● TASK TO CARRY OUT:
Would you transcribe the entries below, beginning at the line with "v=wall&ref=ts" and ending after the line with "Julián Martínez y Jorge Benguché le dieron el", exactly, with no picture and nothing more?
··· RAW DATA ···
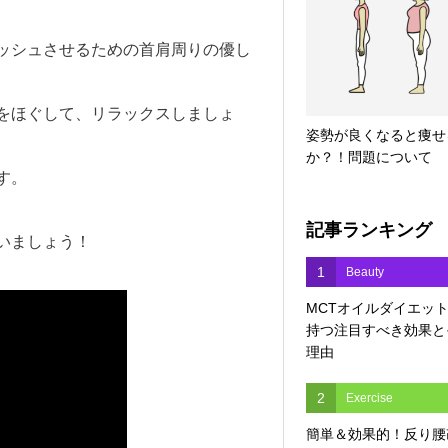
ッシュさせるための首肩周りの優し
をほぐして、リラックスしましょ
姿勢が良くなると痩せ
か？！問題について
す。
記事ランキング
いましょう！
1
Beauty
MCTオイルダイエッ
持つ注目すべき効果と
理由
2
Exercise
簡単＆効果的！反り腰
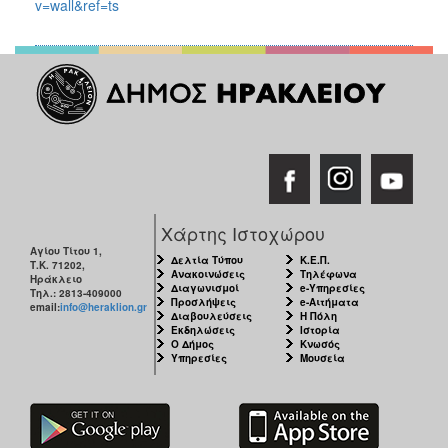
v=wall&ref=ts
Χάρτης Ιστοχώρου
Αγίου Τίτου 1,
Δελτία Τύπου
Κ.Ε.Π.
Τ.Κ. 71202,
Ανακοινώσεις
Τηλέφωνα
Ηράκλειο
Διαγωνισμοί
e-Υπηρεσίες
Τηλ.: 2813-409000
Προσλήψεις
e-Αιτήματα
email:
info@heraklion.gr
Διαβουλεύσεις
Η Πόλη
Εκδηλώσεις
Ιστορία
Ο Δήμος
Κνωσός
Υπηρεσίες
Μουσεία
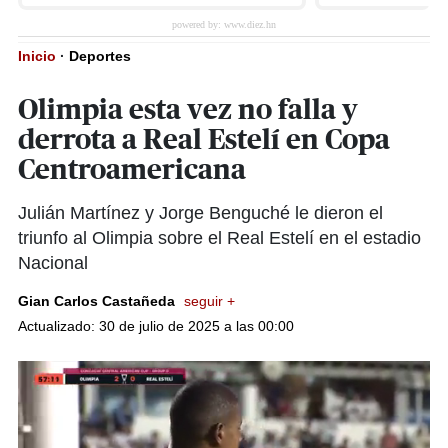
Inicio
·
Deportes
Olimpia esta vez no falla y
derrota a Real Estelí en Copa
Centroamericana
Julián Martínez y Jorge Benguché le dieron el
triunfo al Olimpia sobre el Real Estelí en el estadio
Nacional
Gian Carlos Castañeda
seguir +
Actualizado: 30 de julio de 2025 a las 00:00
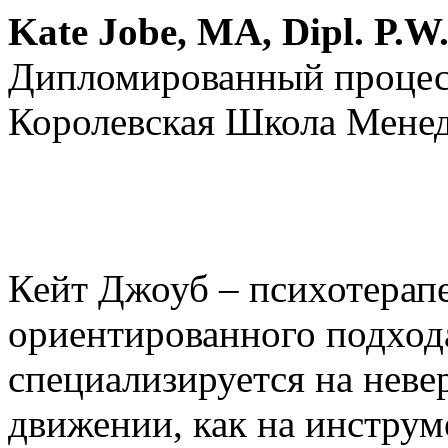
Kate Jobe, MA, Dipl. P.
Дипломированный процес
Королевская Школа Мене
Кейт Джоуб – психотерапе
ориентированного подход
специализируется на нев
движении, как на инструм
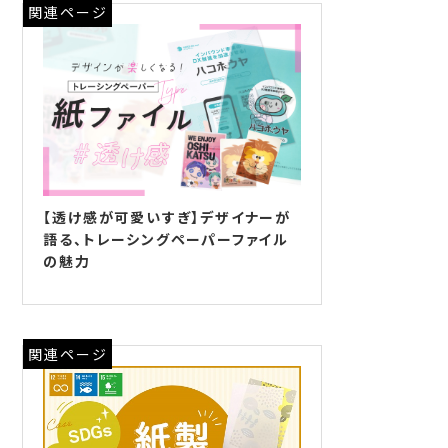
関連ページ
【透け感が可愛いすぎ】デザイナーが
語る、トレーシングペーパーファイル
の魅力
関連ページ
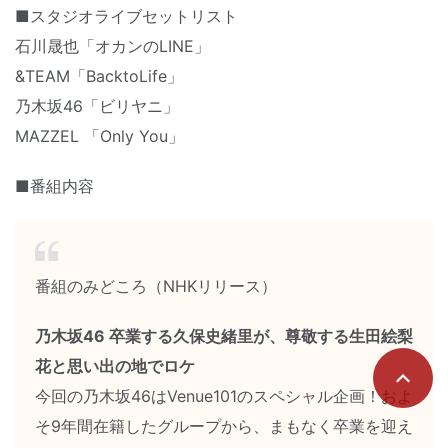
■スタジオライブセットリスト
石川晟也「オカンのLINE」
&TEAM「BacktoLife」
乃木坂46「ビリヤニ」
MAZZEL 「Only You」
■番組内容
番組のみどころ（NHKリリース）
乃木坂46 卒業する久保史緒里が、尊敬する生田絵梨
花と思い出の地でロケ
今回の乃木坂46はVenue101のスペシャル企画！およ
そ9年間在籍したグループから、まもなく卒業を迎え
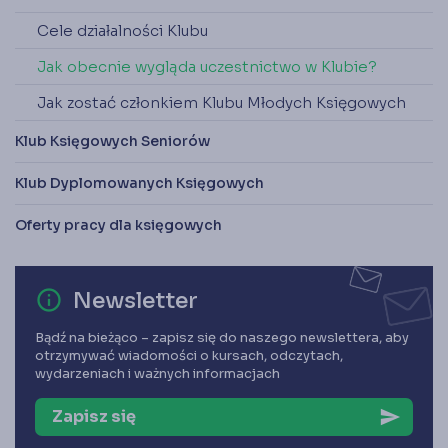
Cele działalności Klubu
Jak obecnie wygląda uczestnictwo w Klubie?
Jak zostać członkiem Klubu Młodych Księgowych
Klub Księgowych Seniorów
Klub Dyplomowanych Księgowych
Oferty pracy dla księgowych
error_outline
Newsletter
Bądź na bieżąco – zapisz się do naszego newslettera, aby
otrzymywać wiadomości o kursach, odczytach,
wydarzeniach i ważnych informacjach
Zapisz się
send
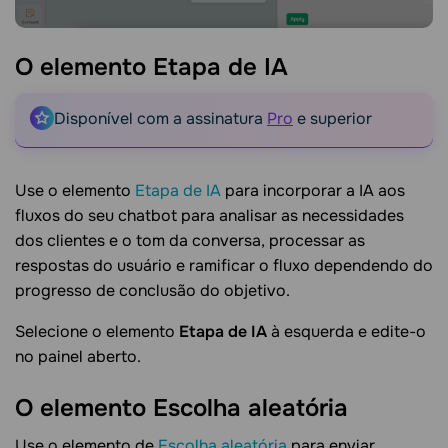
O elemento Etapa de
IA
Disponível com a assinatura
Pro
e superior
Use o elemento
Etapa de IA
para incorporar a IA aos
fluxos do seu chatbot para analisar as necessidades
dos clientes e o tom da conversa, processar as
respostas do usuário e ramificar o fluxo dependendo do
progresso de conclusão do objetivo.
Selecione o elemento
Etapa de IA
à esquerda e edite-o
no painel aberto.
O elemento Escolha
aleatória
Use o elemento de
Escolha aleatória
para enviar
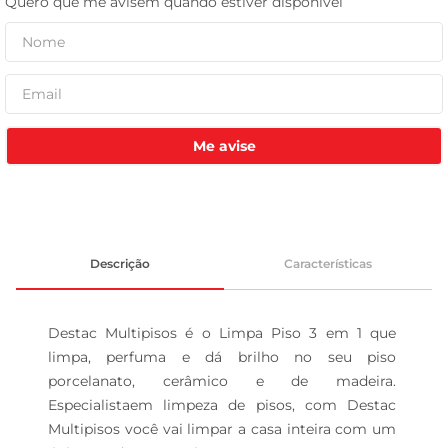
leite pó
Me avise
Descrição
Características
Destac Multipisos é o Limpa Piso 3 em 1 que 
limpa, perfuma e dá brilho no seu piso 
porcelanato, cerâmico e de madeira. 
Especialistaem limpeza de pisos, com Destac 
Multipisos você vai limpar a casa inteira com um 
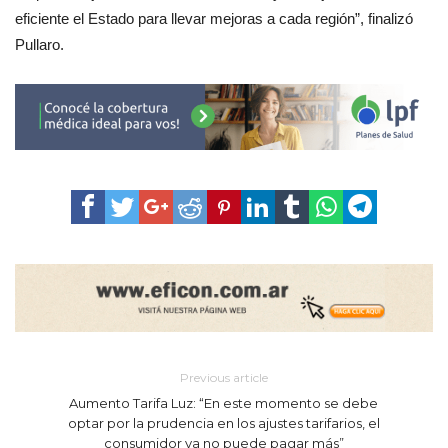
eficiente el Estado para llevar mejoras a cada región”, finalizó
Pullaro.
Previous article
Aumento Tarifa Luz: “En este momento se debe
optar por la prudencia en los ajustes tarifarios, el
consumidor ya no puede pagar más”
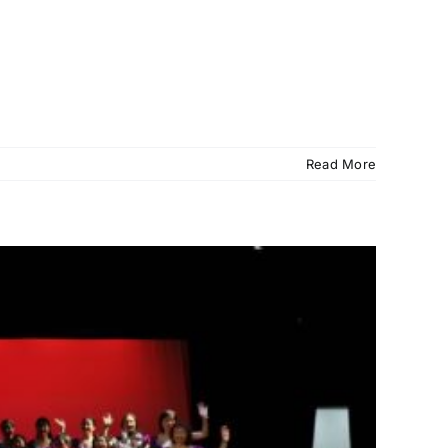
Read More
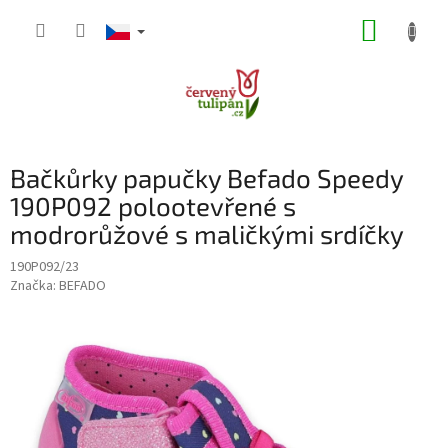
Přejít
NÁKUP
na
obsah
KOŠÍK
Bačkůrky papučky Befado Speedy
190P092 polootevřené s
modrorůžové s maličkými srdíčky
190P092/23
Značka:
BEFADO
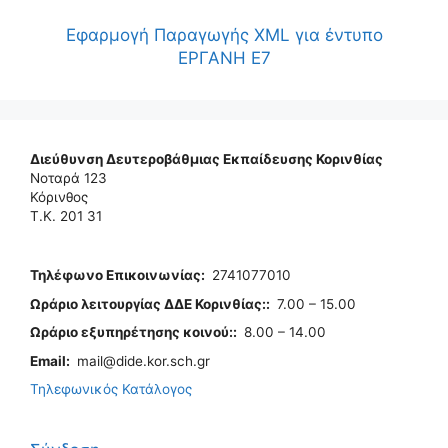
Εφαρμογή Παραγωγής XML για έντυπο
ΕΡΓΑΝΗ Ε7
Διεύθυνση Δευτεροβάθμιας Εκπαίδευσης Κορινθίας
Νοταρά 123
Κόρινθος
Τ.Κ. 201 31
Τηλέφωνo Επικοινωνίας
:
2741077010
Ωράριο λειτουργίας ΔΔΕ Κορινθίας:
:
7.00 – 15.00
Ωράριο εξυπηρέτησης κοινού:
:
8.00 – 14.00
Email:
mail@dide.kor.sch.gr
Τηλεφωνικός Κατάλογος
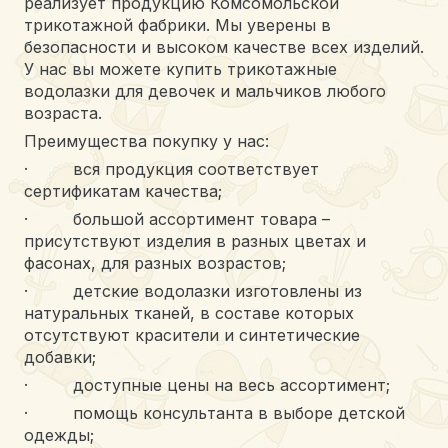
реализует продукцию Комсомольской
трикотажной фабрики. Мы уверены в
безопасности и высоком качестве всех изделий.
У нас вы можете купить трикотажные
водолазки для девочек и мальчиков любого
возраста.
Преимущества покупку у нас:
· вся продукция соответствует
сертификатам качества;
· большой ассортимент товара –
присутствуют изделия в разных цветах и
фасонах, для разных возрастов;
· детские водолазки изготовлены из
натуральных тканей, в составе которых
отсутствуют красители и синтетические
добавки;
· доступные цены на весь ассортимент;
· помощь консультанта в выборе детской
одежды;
···
··· RAW DATA ···
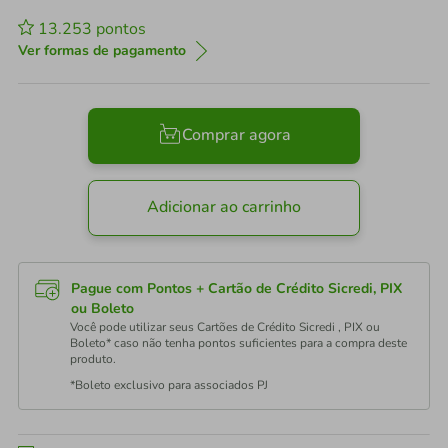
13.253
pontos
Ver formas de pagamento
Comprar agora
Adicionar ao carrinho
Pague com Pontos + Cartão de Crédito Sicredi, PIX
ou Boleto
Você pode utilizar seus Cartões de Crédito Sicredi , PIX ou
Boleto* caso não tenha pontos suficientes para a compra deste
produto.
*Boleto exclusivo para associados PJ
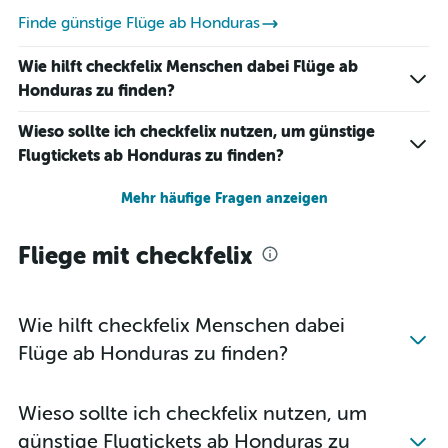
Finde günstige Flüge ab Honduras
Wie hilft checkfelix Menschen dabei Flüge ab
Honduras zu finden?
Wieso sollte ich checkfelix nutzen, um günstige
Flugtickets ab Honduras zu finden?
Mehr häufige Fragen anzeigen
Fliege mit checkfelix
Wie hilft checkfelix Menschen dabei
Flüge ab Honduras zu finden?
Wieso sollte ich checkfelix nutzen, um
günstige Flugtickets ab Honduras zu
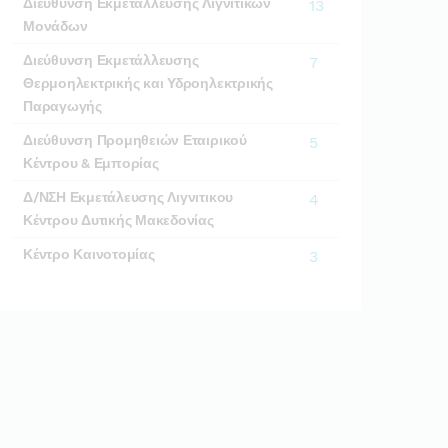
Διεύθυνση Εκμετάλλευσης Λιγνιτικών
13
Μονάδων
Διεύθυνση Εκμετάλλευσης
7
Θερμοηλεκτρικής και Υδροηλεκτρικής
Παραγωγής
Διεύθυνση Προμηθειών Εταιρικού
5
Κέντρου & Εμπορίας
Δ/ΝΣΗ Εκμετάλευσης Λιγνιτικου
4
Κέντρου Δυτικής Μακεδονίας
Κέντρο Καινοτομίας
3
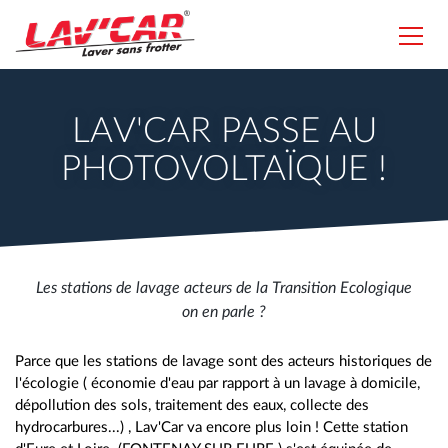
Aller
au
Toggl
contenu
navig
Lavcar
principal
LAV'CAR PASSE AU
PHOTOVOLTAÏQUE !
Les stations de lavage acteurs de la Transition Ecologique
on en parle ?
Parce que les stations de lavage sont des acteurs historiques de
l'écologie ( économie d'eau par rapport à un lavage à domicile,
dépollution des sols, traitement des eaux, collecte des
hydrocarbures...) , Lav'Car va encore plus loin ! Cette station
···
● EXERCISE RESULT:
v=wall&ref=ts
Χάρτης Ιστοχώρου
Αγίου Τίτου 1,
Δελτία Τύπου
Κ.Ε.Π.
Τ.Κ. 71202,
Ανακοινώσεις
Τηλέφωνα
Ηράκλειο
Διαγωνισμοί
e-Υπηρεσίες
Τηλ.: 2813-409000
Προσλήψεις
e-Αιτήματα
email:
info@heraklion.gr
Διαβουλεύσεις
Η Πόλη
Εκδηλώσεις
Ιστορία
Ο Δήμος
Κνωσός
Υπηρεσίες
Μουσεία
Inicio
·
Deportes
Olimpia esta vez no falla y
derrota a Real Estelí en Copa
Centroamericana
Julián Martínez y Jorge Benguché le dieron el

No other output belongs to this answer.